Unhedged Wins: Currency Volatility Has Boosted S&P 500 Returns for Canadians
Feb 10, 2025
Unhedged exposure to the S&P 500 has consistently outperformed CAD-hedged investments, particularly since 2019, thanks to trade uncertainty, tariff risks, and Canadian dollar weakness. This trend shows no signs of slowing.
To examine this divergence, we analyzed two widely-used ETFs: iShares Core S&P 500 Index ETFs: XUS, which tracks the S&P 500 with unhedged CAD exposure, and XSP, which offers CAD-hedged exposure. Both ETFs replicate the S&P 500 index but differ in how they handle currency risk, providing critical insights into the impact of FX movements on investment performance.
KEY INSIGHTS
Unhedged strategies thrive on CAD weakness: Over the past five years, XUS delivered a 119% return, far exceeding XSP’s 92%. The Canadian dollar’s 6% decline against the USD over the same period magnified unhedged returns (Chart 1).
Trade tensions amplified the divergence: Since the 2024 U.S. Election, unhedged exposure delivered 5.1% returns versus only 1.8% for hedged investments. The persistent uncertainty during this period benefited USD-based assets (Chart 2).
Currency trends remain favorable for unhedged exposure: The CAD has declined 11% over three years, reflecting structural challenges in Canada’s economy. This trend, coupled with macroeconomic volatility, continues to bolster unhedged returns (Chart 3).

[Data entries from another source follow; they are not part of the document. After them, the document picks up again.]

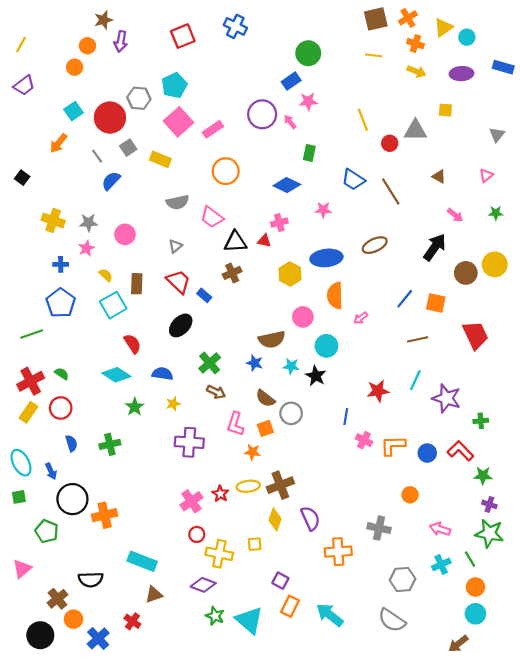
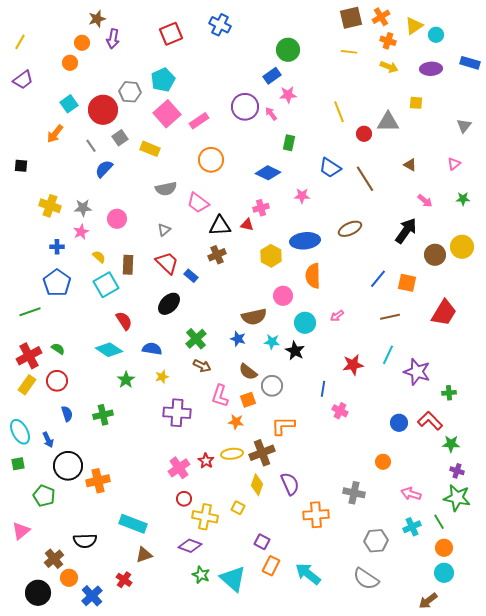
black square: (22, 178) -> (21, 166), turned -32
pink arrow: (361, 318) -> (337, 316), moved
red trapezoid: (475, 335) -> (444, 313), turned 56
orange L-shape: (393, 446) -> (283, 426), moved
yellow square: (255, 544) -> (238, 508), turned 32

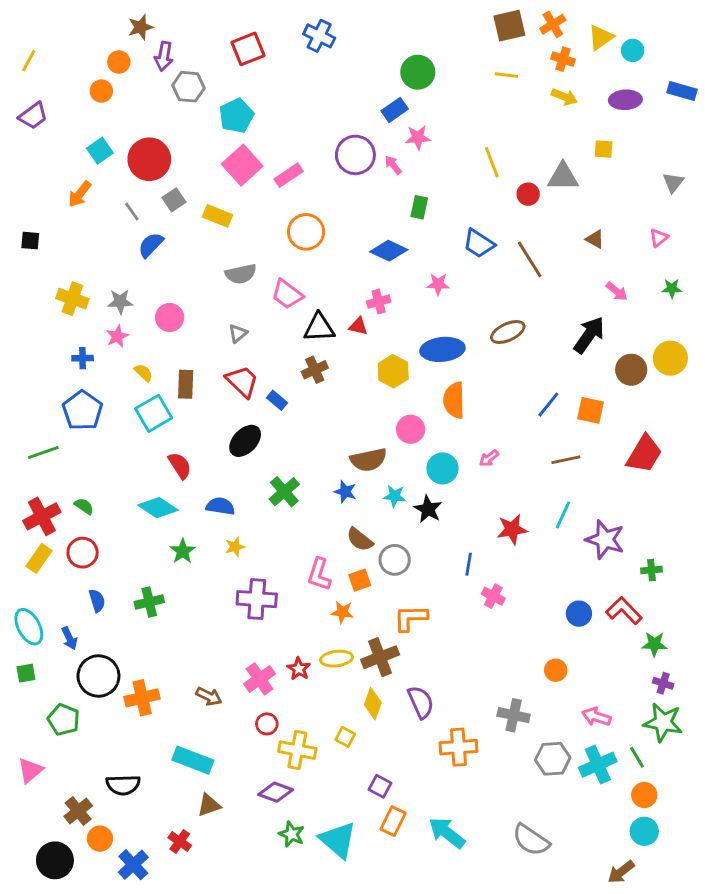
gray hexagon: (130, 92) -> (188, 87), moved
brown arrow: (202, 366) -> (209, 696), moved
cyan cross: (412, 527) -> (598, 765), size x1.4
gray hexagon: (376, 541) -> (553, 759), moved

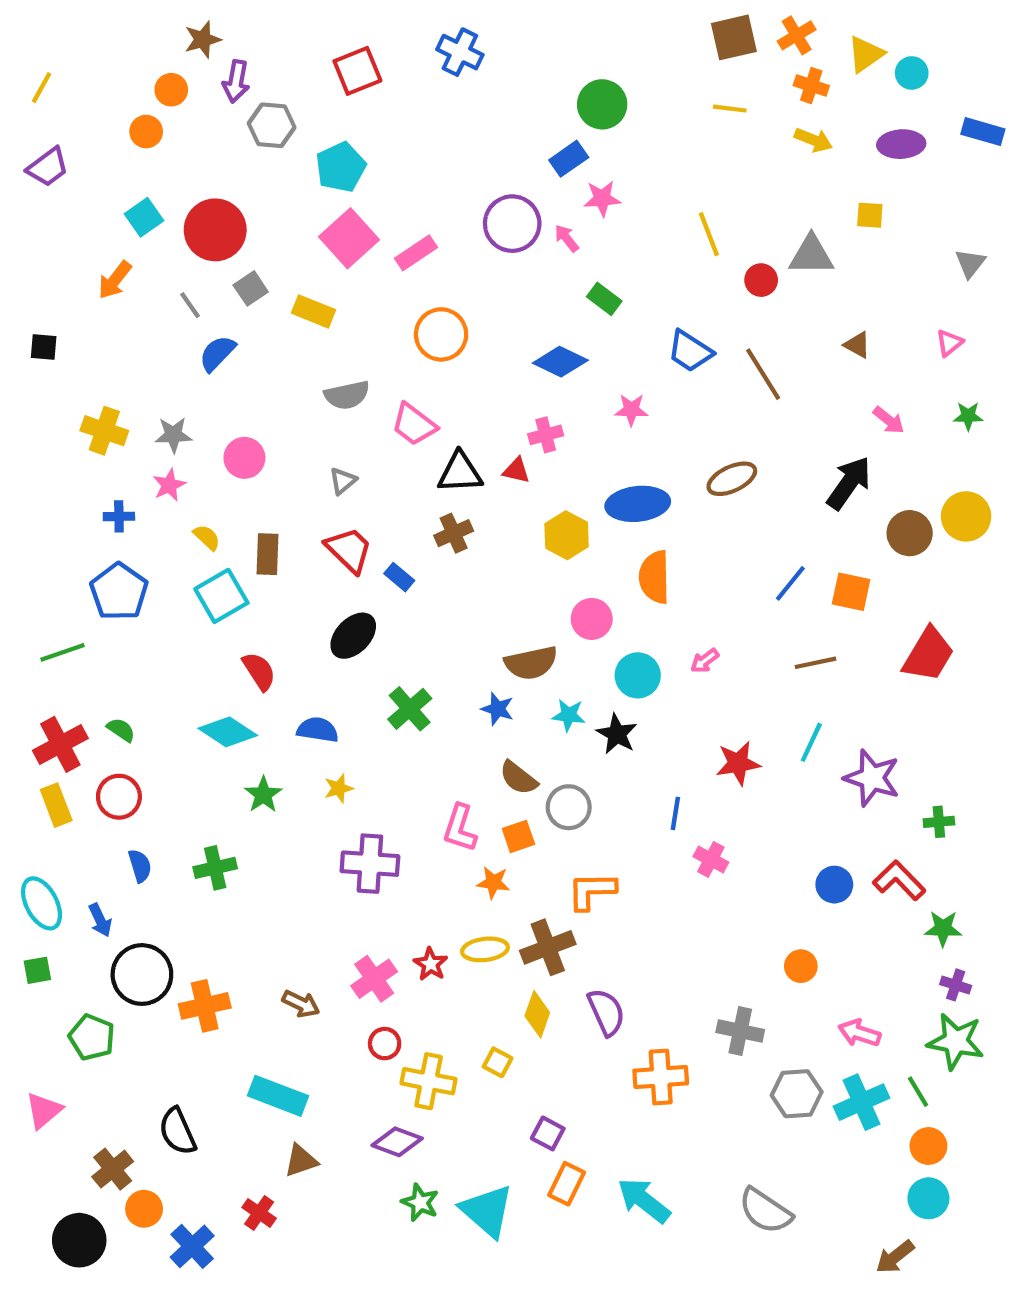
green rectangle: (419, 207) -> (604, 299), turned -65
yellow rectangle: (39, 558) -> (56, 805), turned -56
black semicircle: (123, 785) -> (178, 1131), turned 68

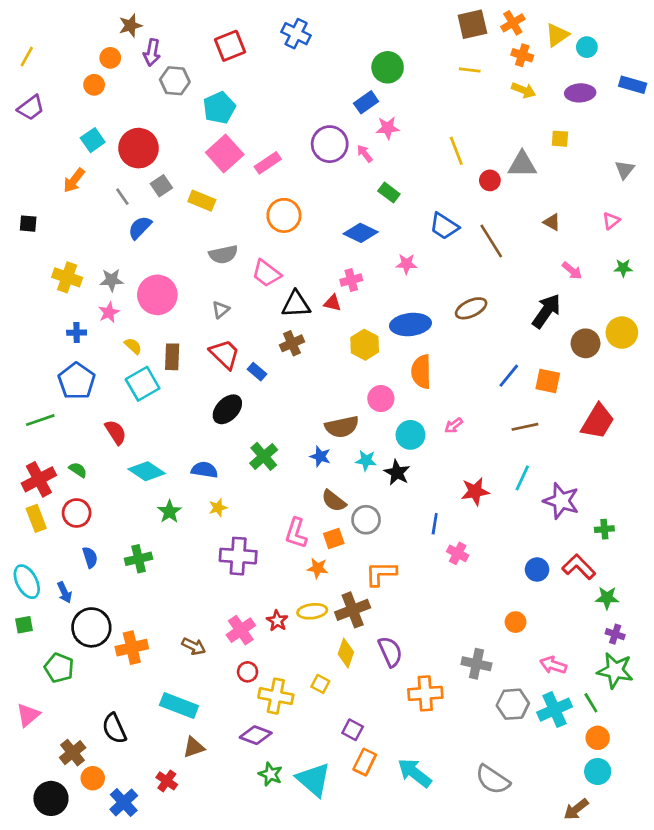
pink circle: (244, 458) -> (157, 295), size x1.5
red semicircle: (259, 671) -> (116, 432), moved

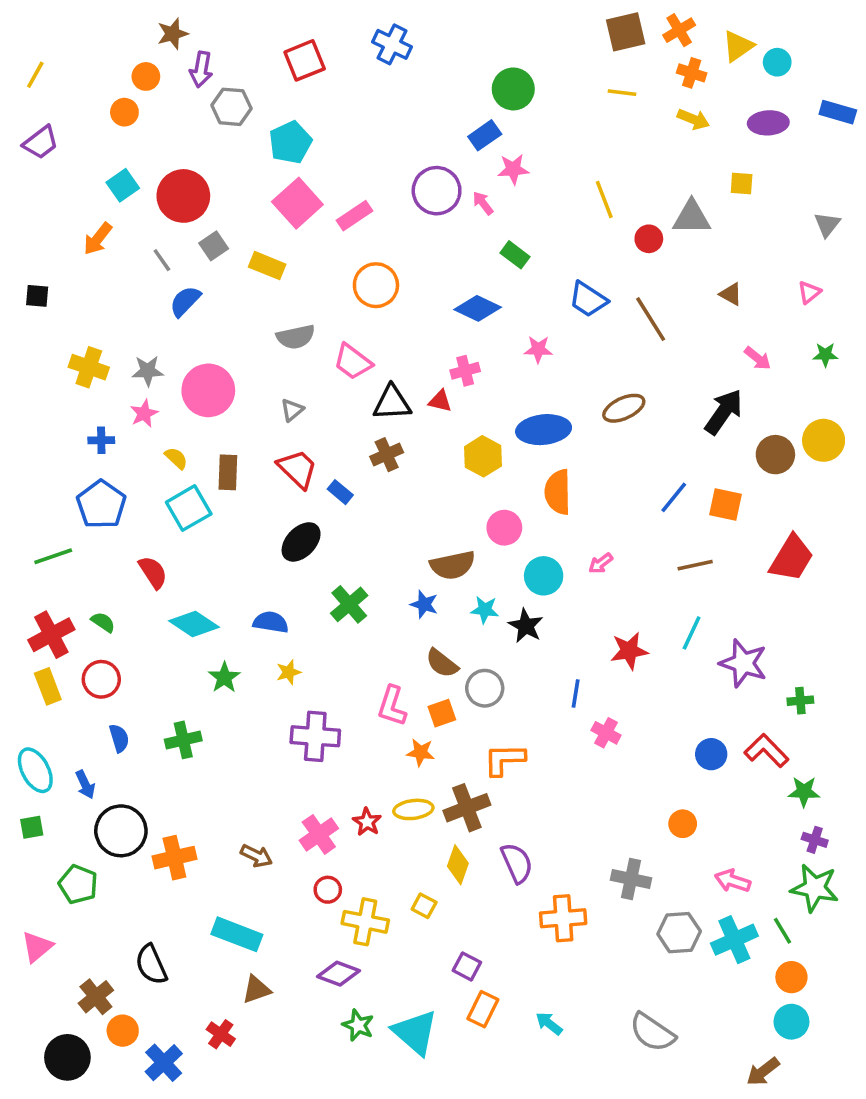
cyan arrow: (415, 773) -> (549, 1023), size x0.6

Chart 1: Unhedged Wins – Long-term- Returns Outpace Hedged Strategies

Chart 2: Tariff Talk Fuels Unhedged Outperformance

Chart 3: CAD Weakness: A Persistent Tailwind for Unhedged Investors

WHY UNHEDGED RETURNS OUTPERFORM
Currency Depreciation Drives Gains
The Canadian dollar’s persistent weakness, including a 3.4% decline since the U.S. Election, significantly boosts unhedged returns. Over five years, this structural trend amplified XUS’s (Unhedged) performance relative to XSP (Hedged) by a 27 percentage point margin. (Chart 1).
Trade Policy and Tariff Risks
Short-term divergence remains notable - Since the U.S. Election, XUS returned 5.1%, outperforming XSP’s 1.8%. The CAD’s 3.4% depreciation during this period highlights the structural advantage of unhedged exposure (Charts 2 & 3)

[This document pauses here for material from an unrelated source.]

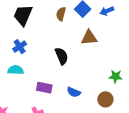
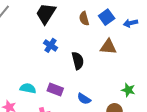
brown semicircle: (61, 14) -> (84, 19), turned -40
blue cross: (20, 47) -> (51, 45), moved, turned -32
cyan semicircle: (16, 70) -> (28, 88), moved

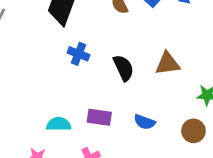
brown triangle: (108, 47) -> (168, 63), moved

Global Uncertainty Favors the USD with Higher Risk-Adjusted Returns
The Canadian Dollar has weakened by 11% over three years and 6% over five years, providing a tailwind for USD-denominated investments (Chart 3)
FINAL TAKEAWAY
Currency volatility is an enduring driver of unhedged returns. With persistent trade risks and a structurally weaker CAD, unhedged strategies remain well-positioned to outperform. Over the past five years, the CAD’s steady decline against the USD (-6%) has been a boon for unhedged investors. This depreciation trend reflects broader economic pressures, including weaker productivity growth and reliance on commodity exports. For Canadian investors in U.S. equities, hedging may mean sacrificing gains during uncertain times.